¿Qué nos espera después de la pandemia? ¿Autoritarismos de derecha o de izquierda, como suponen algunos ideólogos? ¿La naturaleza humana, ante la profundización de la crisis, hará necesario esos tipos de gobiernos? Análisis de la naturaleza del sistema capitalista en su fase actual neoliberal. Camino indispensable de lucha para los sectores populares para elevar la democracia, desarrollando la democracia participativa, superadora de las limitaciones de la democracia representativa. Por ello, los trabajadores y demás sectores populares deben acentuar la disputa por la gestión y sus objetivos en todos los niveles.
La pandemia en la fase neoliberal del capitalismo
El COVID 19 puso en evidencia y profundizó los graves problemas que venía acumulando el capitalismo contemporáneo mundial, en su fase neoliberal, consistente en la oligopolización globalizada de la economía, cuya principal forma de captación del beneficio económico es la especulación financiera parasitaria, lo cual genera burbujas en los mercados financieros que, cuando estallan, hunden a la economía en graves crisis, que pagan siempre los sectores populares incluidos los pequeños y medianos empresarios.
De hecho, ya antes de la pandemia muchos economistas venían advirtiendo que se estaba generando una burbuja financiera, generada por la especulación, cuya explosión se preveía de consecuencias aún peores que la que originó la gran crisis financiera global de 2008/9 iniciada en EEUU. La pandemia no hizo más que agravar la situación.

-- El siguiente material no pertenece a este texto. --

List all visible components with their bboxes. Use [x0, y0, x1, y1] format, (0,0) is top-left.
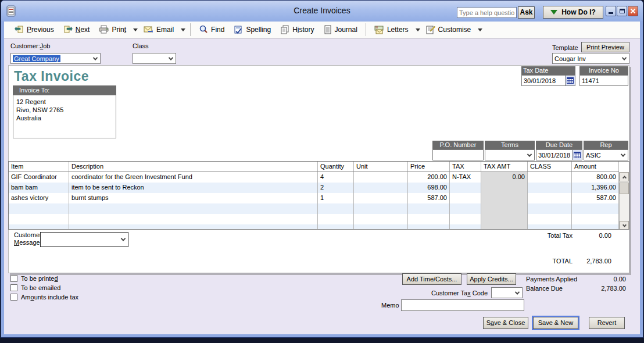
previous-button[interactable]: Previous — [11, 23, 58, 36]
minimize-button[interactable] — [606, 6, 616, 16]
due-date-field[interactable]: 30/01/2018 — [536, 149, 582, 160]
po-number-header: P.O. Number — [432, 141, 484, 149]
po-number-field[interactable] — [432, 149, 484, 160]
address-line: 12 Regent — [16, 98, 113, 106]
col-amount: Amount — [572, 162, 619, 172]
customer-message-combo[interactable] — [40, 232, 128, 247]
letters-button[interactable]: Letters — [371, 24, 412, 36]
print-dropdown-arrow[interactable] — [133, 28, 138, 31]
invoice-to-box[interactable]: 12 Regent Rivo, NSW 2765 Australia — [13, 95, 116, 138]
save-new-button[interactable]: Save & New — [533, 317, 578, 329]
journal-button[interactable]: Journal — [320, 23, 361, 36]
invoice-no-value: 11471 — [582, 77, 599, 84]
col-unit: Unit — [354, 162, 408, 172]
maximize-button[interactable] — [617, 6, 627, 16]
calendar-icon[interactable] — [565, 76, 575, 85]
table-row-empty[interactable] — [9, 203, 619, 214]
apply-credits-button[interactable]: Apply Credits... — [467, 273, 516, 285]
how-do-i-label: How Do I? — [561, 8, 596, 16]
memo-label: Memo — [381, 302, 399, 309]
customise-button[interactable]: Customise — [423, 23, 475, 36]
chevron-down-icon[interactable] — [513, 288, 522, 298]
rep-combo[interactable]: ASIC — [584, 149, 628, 160]
customer-tax-code-combo[interactable] — [491, 287, 523, 298]
revert-button[interactable]: Revert — [589, 317, 625, 329]
ask-button[interactable]: Ask — [518, 6, 535, 19]
letters-icon — [374, 26, 384, 34]
print-button[interactable]: Print — [95, 23, 130, 36]
to-be-emailed-checkbox[interactable] — [10, 284, 17, 291]
add-time-costs-button[interactable]: Add Time/Costs... — [402, 273, 461, 285]
tax-date-field[interactable]: 30/01/2018 — [521, 75, 575, 86]
save-close-button[interactable]: Save & Close — [483, 317, 528, 329]
email-button[interactable]: Email — [140, 24, 177, 35]
chevron-down-icon[interactable] — [91, 53, 100, 63]
how-do-i-button[interactable]: How Do I? — [543, 6, 603, 19]
rep-header: Rep — [584, 141, 628, 149]
toolbar-separator — [366, 23, 366, 36]
terms-combo[interactable] — [485, 149, 535, 160]
table-row-empty[interactable] — [9, 214, 619, 224]
balance-due-label: Balance Due — [526, 285, 563, 292]
address-line: Australia — [16, 114, 113, 122]
toolbar: Previous Next Print Email Find Spelling … — [4, 22, 640, 38]
desktop-strip — [0, 338, 644, 343]
table-row-empty[interactable] — [9, 224, 619, 230]
calendar-icon[interactable] — [572, 150, 582, 160]
customise-dropdown-arrow[interactable] — [478, 28, 482, 31]
letters-dropdown-arrow[interactable] — [416, 28, 420, 31]
letters-label: Letters — [387, 26, 409, 34]
close-button[interactable] — [628, 6, 638, 16]
chevron-down-icon[interactable] — [166, 53, 176, 63]
total-label: TOTAL — [511, 258, 573, 265]
scroll-down-icon[interactable] — [620, 221, 629, 230]
find-button[interactable]: Find — [195, 23, 228, 36]
customer-job-label: Customer:Job — [10, 42, 51, 49]
journal-icon — [324, 25, 332, 34]
table-row[interactable]: GIF Coordinator coordinator for the Gree… — [9, 172, 619, 183]
payments-applied-value: 0.00 — [585, 276, 626, 283]
spelling-label: Spelling — [246, 26, 271, 34]
customer-job-combo[interactable]: Great Company — [10, 53, 101, 64]
spelling-button[interactable]: Spelling — [230, 23, 274, 36]
history-button[interactable]: History — [277, 23, 317, 36]
customer-tax-code-label: Customer Tax Code — [431, 290, 488, 296]
col-tax-amt: TAX AMT — [481, 162, 528, 172]
to-be-printed-checkbox[interactable] — [10, 275, 17, 282]
customer-message-label-line2: Message — [14, 239, 40, 246]
amounts-include-tax-label: Amounts include tax — [21, 294, 78, 301]
balance-due-value: 2,783.00 — [585, 285, 626, 292]
invoice-no-field[interactable]: 11471 — [579, 75, 628, 86]
chevron-down-icon[interactable] — [618, 150, 628, 160]
chevron-down-icon[interactable] — [525, 150, 534, 160]
close-icon — [628, 6, 638, 16]
find-label: Find — [211, 26, 224, 34]
next-button[interactable]: Next — [60, 23, 94, 36]
table-row[interactable]: bam bam item to be sent to Reckon 2 698.… — [9, 183, 619, 193]
create-invoices-window: Create Invoices Ask How Do I? Previous N… — [0, 0, 644, 343]
print-preview-button[interactable]: Print Preview — [581, 42, 629, 52]
table-header-row: Item Description Quantity Unit Price TAX… — [9, 162, 619, 172]
previous-icon — [15, 25, 24, 34]
invoice-no-header: Invoice No — [579, 66, 628, 75]
payments-applied-label: Payments Applied — [526, 276, 577, 283]
table-row[interactable]: ashes victory burnt stumps 1 587.00 587.… — [9, 193, 619, 203]
template-combo[interactable]: Cougar Inv — [552, 53, 629, 64]
scrollbar-thumb[interactable] — [620, 183, 629, 194]
tax-date-header: Tax Date — [521, 66, 575, 75]
help-question-input[interactable] — [457, 7, 517, 18]
class-combo[interactable] — [133, 53, 176, 64]
total-tax-value: 0.00 — [565, 232, 611, 239]
table-scrollbar[interactable] — [619, 172, 629, 230]
scroll-up-icon[interactable] — [620, 172, 629, 181]
email-dropdown-arrow[interactable] — [181, 28, 185, 31]
chevron-down-icon[interactable] — [620, 53, 629, 63]
col-item: Item — [9, 162, 69, 172]
chevron-down-icon[interactable] — [119, 233, 128, 246]
col-class: CLASS — [528, 162, 572, 172]
memo-input[interactable] — [401, 299, 524, 311]
line-items-table: Item Description Quantity Unit Price TAX… — [8, 161, 629, 230]
journal-label: Journal — [335, 26, 357, 34]
amounts-include-tax-checkbox[interactable] — [10, 294, 17, 301]
next-label: Next — [76, 26, 90, 34]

El filósofo polaco Adam Shaff, en su libro “Mi Siglo XXI”, publicado en 1993, sintetizó la acumulación de problemas del capitalismo neoliberal y los principales riesgos que genera para la humanidad, haciendo el parangón con la mención bíblica a “Los Cuatro Jinetes del Apocalipsis”, que para él serían: El riesgo de una guerra nuclear; La catástrofe ecológica; La explosión demográfica; Y el desempleo y precarización del trabajo producidos por la acelerada incorporación de la automatización de los procesos económicos. Claro que se podrían agregar otros temas de gran importancia, generados en las últimas décadas por las políticas neoliberales, como el deterioro de los sistemas públicos de salud, educación y asistencia social, la hegemonía de los sectores oligopólicos en los medios de comunicación y en el poder judicial y otras miserias.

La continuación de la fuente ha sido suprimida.